Follow the steps in ./simple_kmeans to create:

  • {train,valid}.tsv waveform list files with length information
/path/to/your/audio/files
file1.wav\t160000
file2.wav\t154600
...
filen.wav\t54362
  • {train,valid}.km frame-aligned pseudo label files (the order is the same as wavefiles in the tsv file).
44 44 44 48 48 962 962 962 962 962 962 962 962 967 967 967 967 967 967 967 967 370 852 370 ... 18 18 745 745
44 44 44 48 48 962 962 962 147 147 147 147 147 147 147 147 147 147 147 147 176 176 271 271 ... 27 27 745 745
...
44 44 44 48 962 962 962 962 962 962 377 377 377 77 77 852 696 694 433 578 578 82 740 622 ... 27 27 745 745
  • dict.km.txt a dummy dictionary (first column is id, the second is dummy one)
0 1
1 1
2 1
...
999 1

The label_rate is the same as the feature frame rate used for clustering, which is 100Hz for MFCC features and 50Hz for HuBERT features by default.

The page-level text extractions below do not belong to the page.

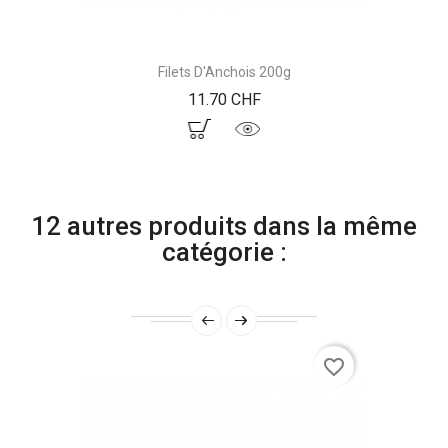
Filets D'Anchois 200g
Prix
11.70 CHF
12 autres produits dans la même
catégorie :
favorite_border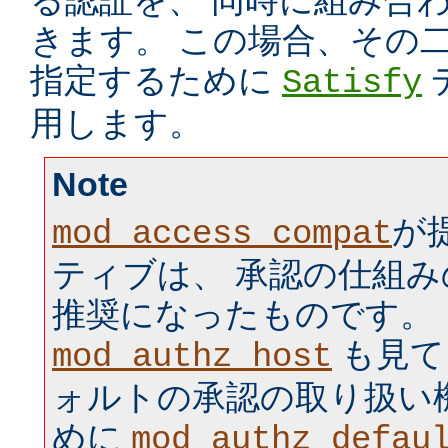
る認証を、 同時に組み合
きます。 この場合、その
指定するために
Satisfy
用します。
Note
が
mod_access_compat
ティブは、 承認の仕組
推奨になったものです。
も見て
mod_authz_host
ォルトの承認の取り扱い
めに
mod_authz_defau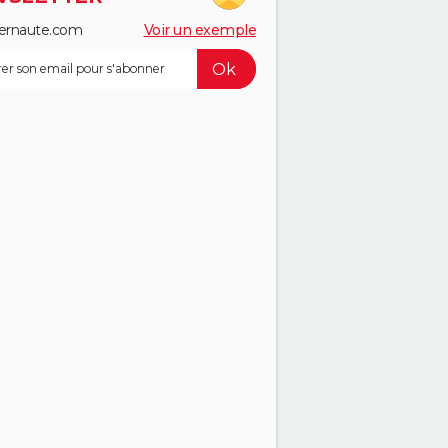
ernaute.com
Voir un exemple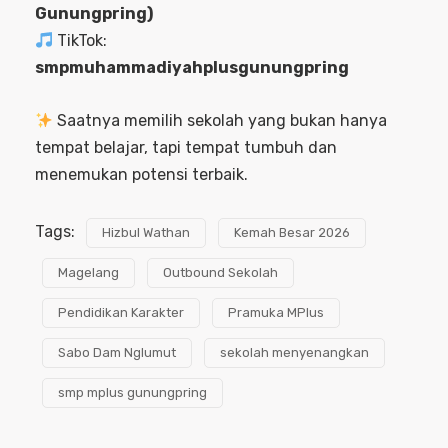
Gunungpring)
TikTok:
smpmuhammadiyahplusgunungpring
Saatnya memilih sekolah yang bukan hanya
tempat belajar, tapi tempat tumbuh dan
menemukan potensi terbaik.
Tags:
Hizbul Wathan
Kemah Besar 2026
Magelang
Outbound Sekolah
Pendidikan Karakter
Pramuka MPlus
Sabo Dam Nglumut
sekolah menyenangkan
smp mplus gunungpring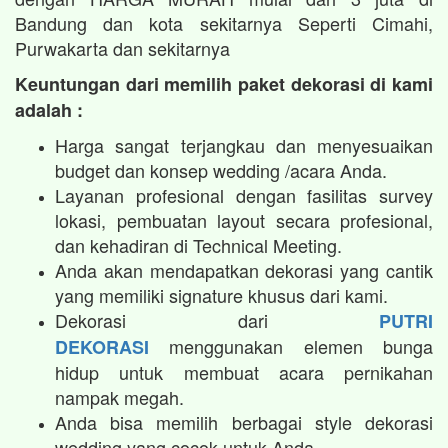
Bandung dan kota sekitarnya Seperti Cimahi,
Purwakarta dan sekitarnya
Keuntungan dari memilih paket dekorasi di kami
adalah :
Harga sangat terjangkau dan menyesuaikan
budget dan konsep wedding /acara Anda.
Layanan profesional dengan fasilitas survey
lokasi, pembuatan layout secara profesional,
dan kehadiran di Technical Meeting.
Anda akan mendapatkan dekorasi yang cantik
yang memiliki signature khusus dari kami.
Dekorasi dari
PUTRI
menggunakan elemen bunga
DEKORASI
hidup untuk membuat acara pernikahan
nampak megah.​
Anda bisa memilih berbagai style dekorasi
wedding yang cocok untuk Anda.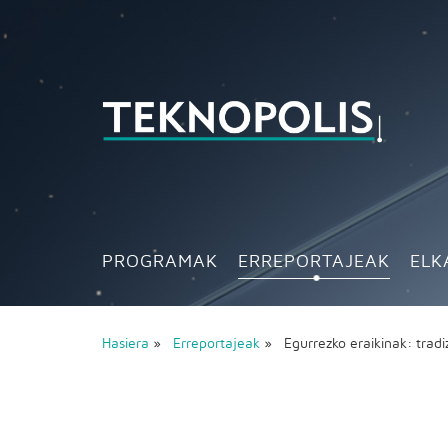
PROGRAMAK
ERREPORTAJEAK
ELK
Hasiera
»
Erreportajeak
» Egurrezko eraikinak: tradi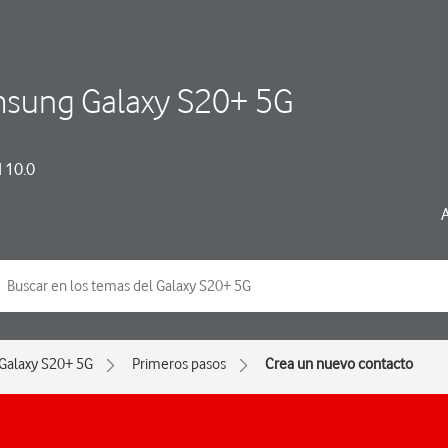
sung Galaxy S20+ 5G
 10.0
Galaxy S20+ 5G
Primeros pasos
Crea un nuevo contacto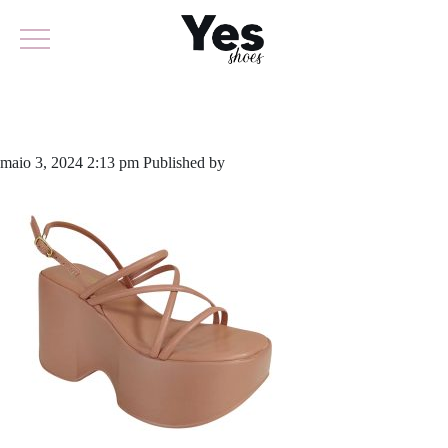
895-5885
maio 3, 2024 2:13 pm
Published by
yescalcados
Leave your thoughts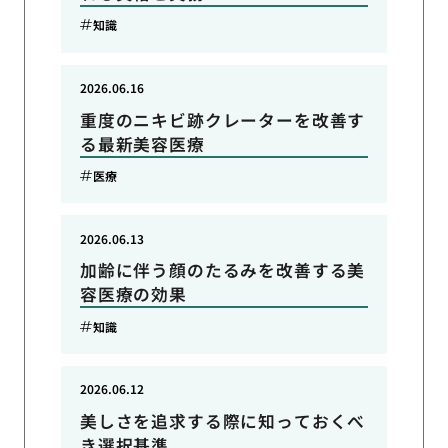
知識
2026.06.16
重度のニキビ跡クレーターを改善す
る最新美容医療
医療
2026.06.13
加齢に伴う顔のたるみを改善する美
容医療の効果
知識
2026.06.12
美しさを追求する際に知っておくべ
き選択基準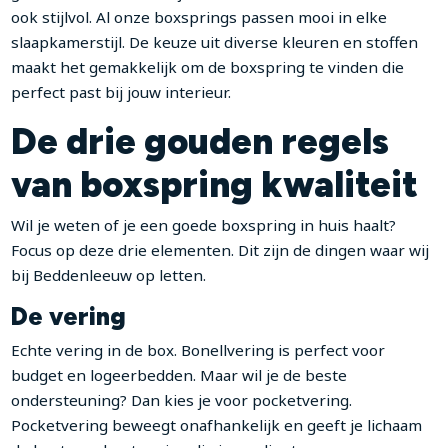
ook stijlvol. Al onze boxsprings passen mooi in elke
slaapkamerstijl. De keuze uit diverse kleuren en stoffen
maakt het gemakkelijk om de boxspring te vinden die
perfect past bij jouw interieur.
De drie gouden regels
van boxspring kwaliteit
Wil je weten of je een goede boxspring in huis haalt?
Focus op deze drie elementen. Dit zijn de dingen waar wij
bij Beddenleeuw op letten.
De vering
Echte vering in de box. Bonellvering is perfect voor
budget en logeerbedden. Maar wil je de beste
ondersteuning? Dan kies je voor pocketvering.
Pocketvering beweegt onafhankelijk en geeft je lichaam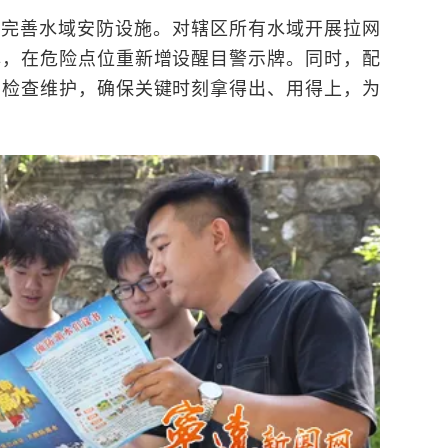
续完善水域安防设施。对辖区所有水域开展拉网
牌，在危险点位重新增设醒目警示牌。同时，配
期检查维护，确保关键时刻拿得出、用得上，为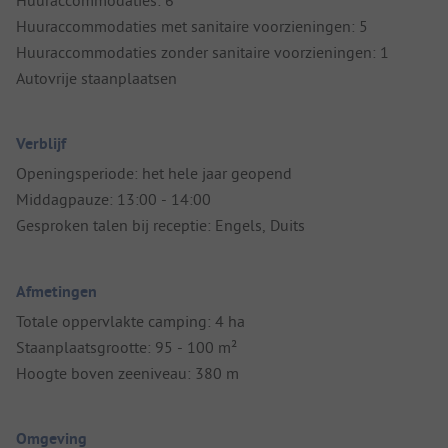
Huuraccommodaties: 6
Huuraccommodaties met sanitaire voorzieningen: 5
Huuraccommodaties zonder sanitaire voorzieningen: 1
Autovrije staanplaatsen
Verblijf
Openingsperiode: het hele jaar geopend
Middagpauze: 13:00 - 14:00
Gesproken talen bij receptie: Engels, Duits
Afmetingen
Totale oppervlakte camping: 4 ha
Staanplaatsgrootte: 95 - 100 m²
Hoogte boven zeeniveau: 380 m
Omgeving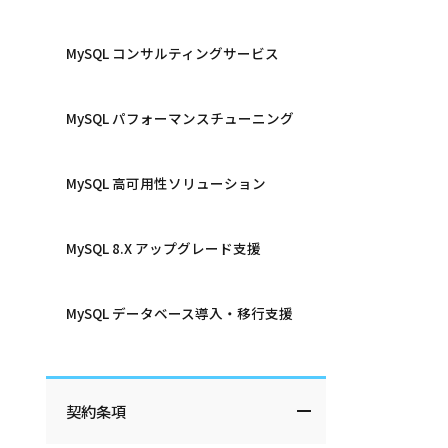
MySQL コンサルティングサービス
MySQL パフォーマンスチューニング
MySQL 高可用性ソリューション
MySQL 8.X アップグレード支援
MySQL データベース導入・移行支援
契約条項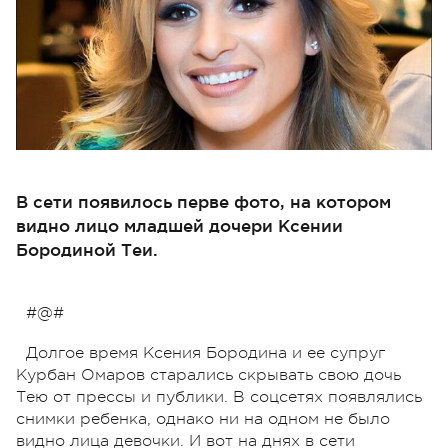
В сети появилось перве фото, на котором
видно лицо младшей дочери Ксении
Бородиной Теи.
#@#
Долгое время Ксения Бородина и ее супруг
Курбан Омаров старались скрывать свою дочь
Тею от прессы и публики. В соцсетях появлялись
снимки ребенка, однако ни на одном не было
видно лица девочки. И вот на днях в сети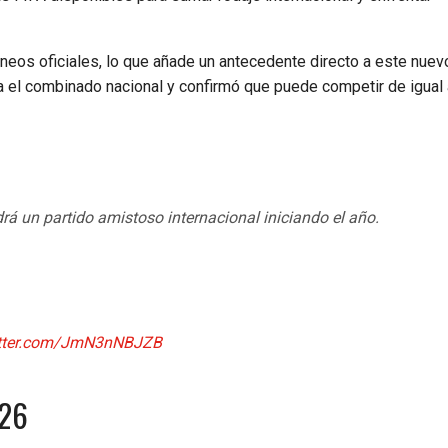
neos oficiales, lo que añade un antecedente directo a este nuev
a el combinado nacional y confirmó que puede competir de igual 
rá un partido amistoso internacional iniciando el año.
itter.com/JmN3nNBJZB
026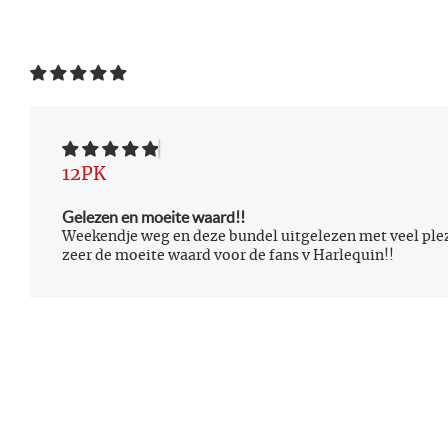
12PK
Gelezen en moeite waard!!
Weekendje weg en deze bundel uitgelezen met veel plez
zeer de moeite waard voor de fans v Harlequin!!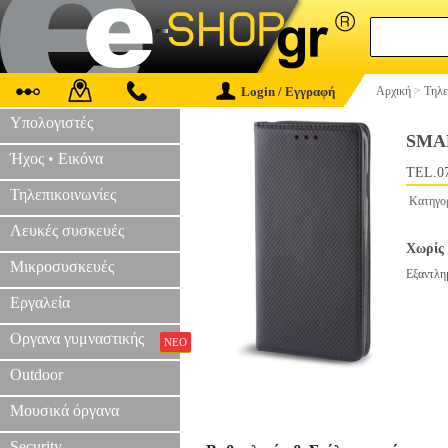
Login / Εγγραφή
Αρχική
>
Τηλε
Υπολογιστές
SMA
Ήχος • Εικόνα
TEL.0
Τηλεπικοινωνίες
Κατηγο
Λευκές συσκευές
Χωρίς 
Μικροσυσκευές
Εξαντλη
Εργαλεία
Οργανα γυμναστικής
ΝΕΟ
Outdoor
Μουσικά όργανα
Security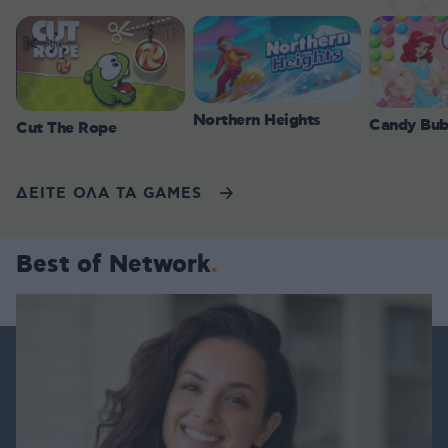
Northern Heights
Candy Bub
Cut The Rope
ΔΕΙΤΕ ΟΛΑ ΤΑ GAMES
Best of Network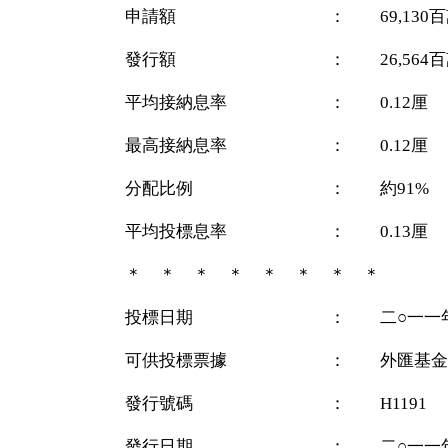
申請額 ： 69,130百
發行額 ： 26,564百
平均接納息率 ： 0.12厘
最高接納息率 ： 0.12厘
分配比例 ： 約91%
平均投標息率 ： 0.13厘
＊ ＊ ＊ ＊ ＊ ＊ ＊ ＊
投標日期 ： 二○一一年十
可供投標票據 ： 外匯基金
發行號碼 ： H1191
發行日期 ： 二○一一年十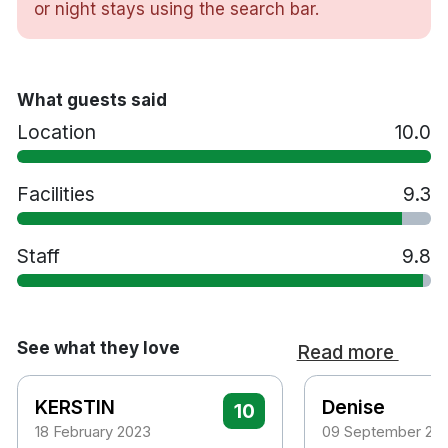
or night stays using the search bar.
åren kan man med gott sällskap slå sig ner för en
drink framför den öppna spisen i lobbybaren. Villa
Källhagen Hotell är perfekt för en avkopplande helg
med lite shopping och kanske ett teater- eller
What guests said
musikalbesök.
Location
10.0
36 rum
Facilities
9.3
Dubbelrum
Badrum med dusch eller badkar
Gratis WiFi
Staff
9.8
TV
Värdeskåp
Skrivbord
Hårtork
See what they love
Read more
Minibar
Tofflor
KERSTIN
Denise
10
Lyxtoalettartiklar
18 February 2023
09 September 20
Room service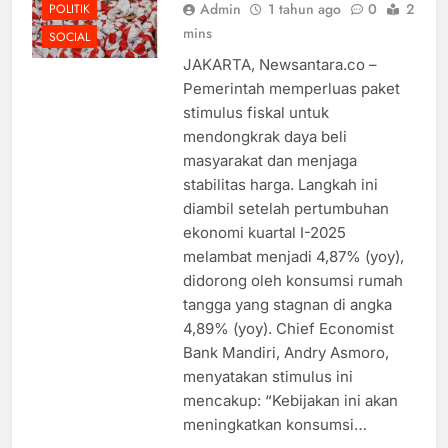
Admin
1 tahun ago
0
2
POLITIK
mins
SOCIAL
JAKARTA, Newsantara.co –
Pemerintah memperluas paket
stimulus fiskal untuk
mendongkrak daya beli
masyarakat dan menjaga
stabilitas harga. Langkah ini
diambil setelah pertumbuhan
ekonomi kuartal I-2025
melambat menjadi 4,87% (yoy),
didorong oleh konsumsi rumah
tangga yang stagnan di angka
4,89% (yoy). Chief Economist
Bank Mandiri, Andry Asmoro,
menyatakan stimulus ini
mencakup: “Kebijakan ini akan
meningkatkan konsumsi…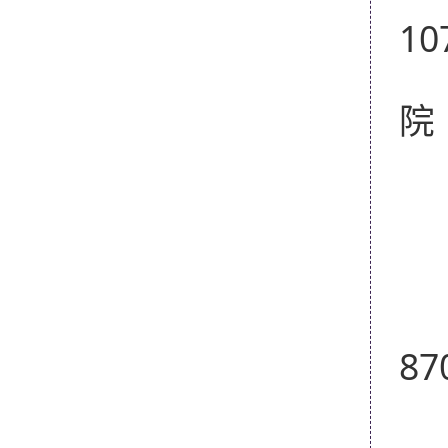
10
联
邮
联
网 
E 
电
87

Pre-train a MR-HuBERT model

Suppose {train,valid}.tsv are saved at /path/to/data, {train,valid}.km are saved at /path/to/labels, and the label rate is 100Hz.

To train a base model (12 layer transformer), run:

$ python fairseq_cli/hydra_train.py \
  --config-dir /path/to/fairseq-py/examples/mr_hubert/config/pretrain \
  --config-name mrhubert_base_librispeech \
  task.data=/path/to/data task.label_dir=/path/to/labels \
  task.labels='["km"]' model.label_rate=100 \
  task.label_rate_ratios='[1, 2]' \

Please see sample pre-training scripts train.sh for an example script.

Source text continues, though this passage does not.